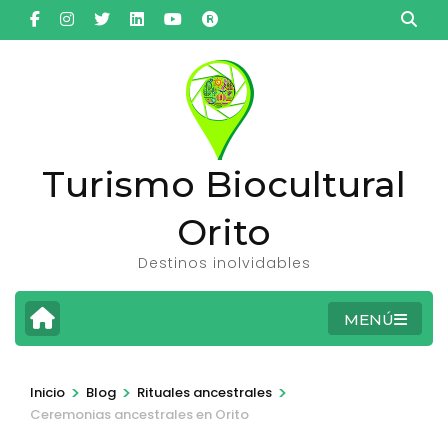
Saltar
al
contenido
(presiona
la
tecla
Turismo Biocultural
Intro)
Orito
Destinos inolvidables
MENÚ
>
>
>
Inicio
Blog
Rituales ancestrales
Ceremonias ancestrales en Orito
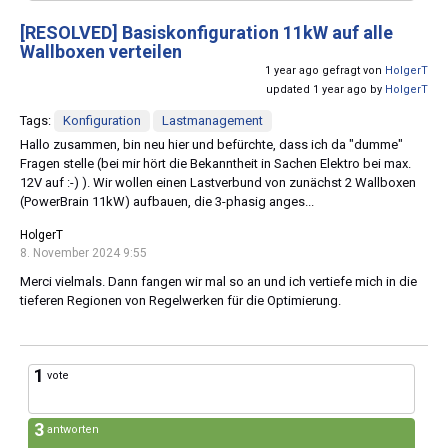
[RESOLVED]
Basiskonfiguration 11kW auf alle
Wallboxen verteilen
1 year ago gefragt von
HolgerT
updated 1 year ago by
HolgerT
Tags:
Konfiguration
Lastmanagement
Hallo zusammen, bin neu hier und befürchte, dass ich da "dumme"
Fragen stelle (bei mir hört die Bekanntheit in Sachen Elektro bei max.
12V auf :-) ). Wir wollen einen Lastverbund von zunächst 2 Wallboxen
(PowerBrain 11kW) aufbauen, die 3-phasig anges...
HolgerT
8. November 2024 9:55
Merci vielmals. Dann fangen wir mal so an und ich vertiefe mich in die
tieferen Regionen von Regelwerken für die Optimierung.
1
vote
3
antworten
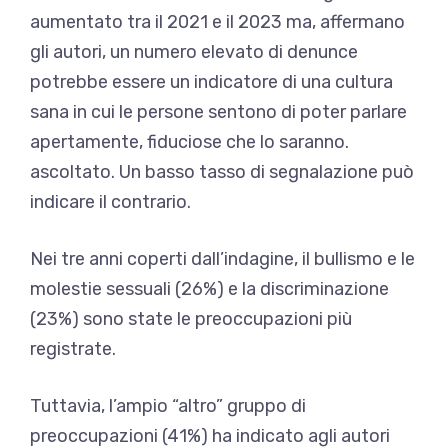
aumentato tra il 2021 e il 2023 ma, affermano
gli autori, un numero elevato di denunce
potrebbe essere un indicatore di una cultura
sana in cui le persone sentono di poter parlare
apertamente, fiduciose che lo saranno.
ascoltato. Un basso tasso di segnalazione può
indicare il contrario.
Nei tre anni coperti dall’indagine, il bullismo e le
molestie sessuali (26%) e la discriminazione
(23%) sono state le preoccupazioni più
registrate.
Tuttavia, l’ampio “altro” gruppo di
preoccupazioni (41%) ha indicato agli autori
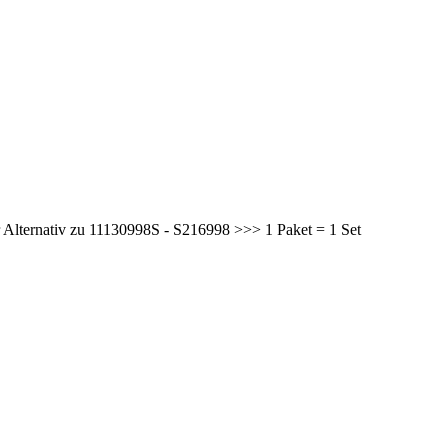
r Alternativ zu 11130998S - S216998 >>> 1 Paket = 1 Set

****************

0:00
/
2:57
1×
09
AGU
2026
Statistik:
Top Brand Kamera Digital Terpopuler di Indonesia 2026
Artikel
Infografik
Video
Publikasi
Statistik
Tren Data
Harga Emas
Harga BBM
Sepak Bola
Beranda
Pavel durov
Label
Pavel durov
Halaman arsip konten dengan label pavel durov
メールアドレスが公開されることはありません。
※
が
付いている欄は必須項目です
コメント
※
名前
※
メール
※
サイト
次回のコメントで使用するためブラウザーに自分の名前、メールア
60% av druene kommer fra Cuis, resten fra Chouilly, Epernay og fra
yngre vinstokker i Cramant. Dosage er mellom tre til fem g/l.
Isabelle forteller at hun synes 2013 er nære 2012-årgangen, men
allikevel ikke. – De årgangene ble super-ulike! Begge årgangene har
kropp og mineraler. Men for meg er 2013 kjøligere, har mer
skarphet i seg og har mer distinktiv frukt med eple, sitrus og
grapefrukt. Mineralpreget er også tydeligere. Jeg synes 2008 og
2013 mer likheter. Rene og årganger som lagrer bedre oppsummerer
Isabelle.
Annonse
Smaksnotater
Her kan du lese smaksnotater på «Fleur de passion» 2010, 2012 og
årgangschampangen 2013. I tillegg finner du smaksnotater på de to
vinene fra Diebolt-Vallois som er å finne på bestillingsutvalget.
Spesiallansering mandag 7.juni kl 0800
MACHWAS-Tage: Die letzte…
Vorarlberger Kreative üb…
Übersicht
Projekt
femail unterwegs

****************

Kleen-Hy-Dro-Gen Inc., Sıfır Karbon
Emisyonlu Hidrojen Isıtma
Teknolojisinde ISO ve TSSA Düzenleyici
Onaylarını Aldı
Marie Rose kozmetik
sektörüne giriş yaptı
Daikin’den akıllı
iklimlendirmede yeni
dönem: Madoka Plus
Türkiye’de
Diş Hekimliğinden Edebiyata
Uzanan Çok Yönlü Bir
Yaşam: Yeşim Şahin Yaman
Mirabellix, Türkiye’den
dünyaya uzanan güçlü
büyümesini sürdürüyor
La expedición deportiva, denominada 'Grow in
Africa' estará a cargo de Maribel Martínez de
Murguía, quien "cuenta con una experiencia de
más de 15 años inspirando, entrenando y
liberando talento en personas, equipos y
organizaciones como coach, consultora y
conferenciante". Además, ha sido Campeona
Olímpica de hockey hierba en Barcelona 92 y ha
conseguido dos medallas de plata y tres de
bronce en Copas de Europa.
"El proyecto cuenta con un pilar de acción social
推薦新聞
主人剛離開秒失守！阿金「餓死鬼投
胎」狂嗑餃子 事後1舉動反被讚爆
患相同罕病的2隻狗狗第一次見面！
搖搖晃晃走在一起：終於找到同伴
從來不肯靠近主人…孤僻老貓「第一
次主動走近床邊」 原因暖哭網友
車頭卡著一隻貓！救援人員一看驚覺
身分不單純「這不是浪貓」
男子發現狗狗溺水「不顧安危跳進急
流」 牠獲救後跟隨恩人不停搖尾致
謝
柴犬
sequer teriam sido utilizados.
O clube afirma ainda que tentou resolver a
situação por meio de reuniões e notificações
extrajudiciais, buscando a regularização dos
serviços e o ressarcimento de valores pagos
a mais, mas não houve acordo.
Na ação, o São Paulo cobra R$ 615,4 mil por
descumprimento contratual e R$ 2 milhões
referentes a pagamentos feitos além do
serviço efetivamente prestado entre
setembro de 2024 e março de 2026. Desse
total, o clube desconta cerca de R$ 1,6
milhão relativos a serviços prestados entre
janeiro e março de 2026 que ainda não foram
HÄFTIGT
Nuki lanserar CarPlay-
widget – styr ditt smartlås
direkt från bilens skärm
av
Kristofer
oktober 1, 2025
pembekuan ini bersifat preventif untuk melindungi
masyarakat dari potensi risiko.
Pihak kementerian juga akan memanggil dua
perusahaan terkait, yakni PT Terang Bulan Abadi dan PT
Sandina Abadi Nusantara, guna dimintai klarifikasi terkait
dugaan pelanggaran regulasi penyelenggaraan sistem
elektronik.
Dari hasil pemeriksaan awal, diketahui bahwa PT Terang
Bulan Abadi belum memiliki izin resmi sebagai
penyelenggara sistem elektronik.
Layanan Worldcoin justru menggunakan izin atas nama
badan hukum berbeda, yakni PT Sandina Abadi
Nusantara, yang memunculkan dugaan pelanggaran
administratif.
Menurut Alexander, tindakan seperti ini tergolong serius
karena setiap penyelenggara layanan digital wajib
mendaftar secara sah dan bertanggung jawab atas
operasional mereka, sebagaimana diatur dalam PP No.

****************

→ Your instructions: Every line of the records that includes the word "yakni" should be gathered.

→ Result:
perusahaan terkait, yakni PT Terang Bulan Abadi dan PT
badan hukum berbeda, yakni PT Sandina Abadi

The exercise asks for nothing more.